From the first line of the data below through the line holding "firmar los documentos", write out each line exactly as it stands.

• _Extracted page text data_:
━━━━━━━━

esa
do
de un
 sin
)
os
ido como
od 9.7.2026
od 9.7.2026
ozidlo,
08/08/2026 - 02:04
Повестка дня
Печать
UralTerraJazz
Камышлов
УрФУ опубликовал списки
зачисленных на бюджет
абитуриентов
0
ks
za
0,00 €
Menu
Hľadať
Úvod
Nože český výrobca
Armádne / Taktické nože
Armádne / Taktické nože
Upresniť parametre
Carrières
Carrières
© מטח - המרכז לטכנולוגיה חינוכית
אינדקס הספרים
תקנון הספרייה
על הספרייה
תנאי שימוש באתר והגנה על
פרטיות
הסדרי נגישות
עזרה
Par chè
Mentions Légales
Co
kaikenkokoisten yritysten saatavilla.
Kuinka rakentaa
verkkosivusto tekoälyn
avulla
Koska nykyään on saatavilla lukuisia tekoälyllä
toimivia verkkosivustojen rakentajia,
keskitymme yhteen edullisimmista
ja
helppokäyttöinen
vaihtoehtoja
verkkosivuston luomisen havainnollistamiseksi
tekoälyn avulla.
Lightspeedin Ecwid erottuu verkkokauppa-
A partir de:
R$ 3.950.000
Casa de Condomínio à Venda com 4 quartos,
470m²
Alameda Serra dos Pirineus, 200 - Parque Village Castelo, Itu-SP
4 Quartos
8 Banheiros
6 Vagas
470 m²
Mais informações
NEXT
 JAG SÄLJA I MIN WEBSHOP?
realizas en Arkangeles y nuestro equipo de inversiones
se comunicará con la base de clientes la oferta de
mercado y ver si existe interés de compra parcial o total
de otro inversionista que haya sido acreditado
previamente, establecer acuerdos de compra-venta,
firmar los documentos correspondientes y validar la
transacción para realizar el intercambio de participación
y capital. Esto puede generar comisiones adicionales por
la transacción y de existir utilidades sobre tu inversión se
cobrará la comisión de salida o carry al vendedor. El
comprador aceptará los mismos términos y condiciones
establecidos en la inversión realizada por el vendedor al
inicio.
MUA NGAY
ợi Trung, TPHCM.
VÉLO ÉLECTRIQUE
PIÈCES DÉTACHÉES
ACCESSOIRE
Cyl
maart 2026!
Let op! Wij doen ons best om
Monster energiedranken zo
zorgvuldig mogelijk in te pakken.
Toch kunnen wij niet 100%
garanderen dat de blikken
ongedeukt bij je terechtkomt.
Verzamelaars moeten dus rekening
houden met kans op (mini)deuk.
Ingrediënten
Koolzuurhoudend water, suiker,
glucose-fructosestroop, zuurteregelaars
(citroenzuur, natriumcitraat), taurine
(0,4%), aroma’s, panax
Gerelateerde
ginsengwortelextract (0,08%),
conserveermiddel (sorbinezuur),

━━━━━━━━

• _Task result_:
esa
do
de un
 sin
)
os
ido como
od 9.7.2026
od 9.7.2026
ozidlo,
08/08/2026 - 02:04
Повестка дня
Печать
UralTerraJazz
Камышлов
УрФУ опубликовал списки
зачисленных на бюджет
абитуриентов
0
ks
za
0,00 €
Menu
Hľadať
Úvod
Nože český výrobca
Armádne / Taktické nože
Armádne / Taktické nože
Upresniť parametre
Carrières
Carrières
© מטח - המרכז לטכנולוגיה חינוכית
אינדקס הספרים
תקנון הספרייה
על הספרייה
תנאי שימוש באתר והגנה על
פרטיות
הסדרי נגישות
עזרה
Par chè
Mentions Légales
Co
kaikenkokoisten yritysten saatavilla.
Kuinka rakentaa
verkkosivusto tekoälyn
avulla
Koska nykyään on saatavilla lukuisia tekoälyllä
toimivia verkkosivustojen rakentajia,
keskitymme yhteen edullisimmista
ja
helppokäyttöinen
vaihtoehtoja
verkkosivuston luomisen havainnollistamiseksi
tekoälyn avulla.
Lightspeedin Ecwid erottuu verkkokauppa-
A partir de:
R$ 3.950.000
Casa de Condomínio à Venda com 4 quartos,
470m²
Alameda Serra dos Pirineus, 200 - Parque Village Castelo, Itu-SP
4 Quartos
8 Banheiros
6 Vagas
470 m²
Mais informações
NEXT
 JAG SÄLJA I MIN WEBSHOP?
realizas en Arkangeles y nuestro equipo de inversiones
se comunicará con la base de clientes la oferta de
mercado y ver si existe interés de compra parcial o total
de otro inversionista que haya sido acreditado
previamente, establecer acuerdos de compra-venta,
firmar los documentos correspondientes y validar la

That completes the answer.